The Court of Appeals, upon application, will determine the need for the surveillance. Expectedly, it will rely on the word of the police, military or other intelligence personnel. And the petition will be ex-parte: the person to be spied on won't be told and heard, but of course.

Covered by wire-tap ban

The authorized spying will be for a period of 60 days, extendible by another 30 days. A procedure is laid down for the submission of results of the surveillance to the court, with safeguards on custody, secrecy of classified information, and potential unlawful use. The dossier is inadmissible as evidence but obviously it will be used for police or military action against suspected terrorists.

The surveillance will be an exception to the Anti-Wiretapping Law (Republic Act #4200). The administration says spying and other measures are crucial to the fight against terrorism. Opposers to the Anti-Terrorism Law of 2020, which would repeal the Human Security Act of 2007, say that it removes safeguards in the existing law and lessens the penalties for abuses by law enforcers and soldiers.

Journalists and their news sources will be exception to the exception, meaning the general ban on wire-tapping will benefit them. That may not completely spare them, though, from surveillance. Authorities most everywhere tend to spy anyone they see the need to spy in the name of national security. The express ban, however, is still some kind of refuge, the way the Sotto Law benefits journalists.

'Journalists' not defined

The Senate and House versions of the bill mention "journalists," which they don't define. Does the term include those who write in the internet such as bloggers and "citizen journalists" who don't belong to a media outlet? How about those who on Facebook or Twitter praise or rant or break "news" they've heard about? Are they covered too by the term "journalists."
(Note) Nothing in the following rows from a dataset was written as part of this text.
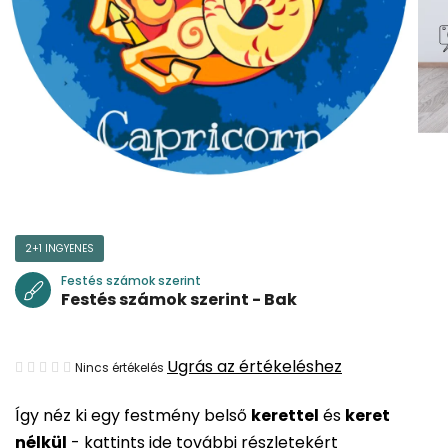
2+1 INGYENES
Festés számok szerint
Festés számok szerint - Bak
A
Ugrás az értékeléshez
Nincs értékelés
termék
Így néz ki egy festmény belső
kerettel
és
keret
átlagos
nélkül
-
kattints ide további részletekért
értékelése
Perhaps the implementing regulations that will be crafted once the bill becomes law will shed more light. In the absence of any clear rule, the CA may adopt the rule under the amendment to the Sotto Law (RA 53 of 1946). The amendment (RA 1158 of September 2019) expanded the list of journalists who cannot be compelled to reveal their news sources: from just print journalists to include broadcast and online journalists.

But who among those who write in the internet or work in broadcast are deemed journalists who are covered by the Anti-Terrorism Law exception? The court may have to decide in each case that comes up.

***

2 US big-time editors out

New York Times editorial page editor James Bennet and Philadelphia Inquirer executive editor Stan Wischnowski lost their jobs over the weekend. Some call it collateral damage from the protests on racism that have raged in in the US for more than 15 days already.

Times journalists were angry over the running of an op-ed piece in NYT by a senator who called for the use of military force against the protesters. Bennet admitted he had not reviewed the controversial piece, which contained some false or misleading claims that were not contradicted in the same article.

Inquirer staffers were incensed over the "insensitive and tone-deaf" headline of an article that reported the damage of a cultural building in Philadelphia: "Buildings Matter Too," a play on the slogan "Black Lives Matter."

Were it not for the climate of anger across the land, the lapses could've been just judgment errors, which now and then an editor can commit in the heat of deadline.

That, with the push-back by the people the editors work with, brought the downfall of two otherwise competent and successful newsroom leaders.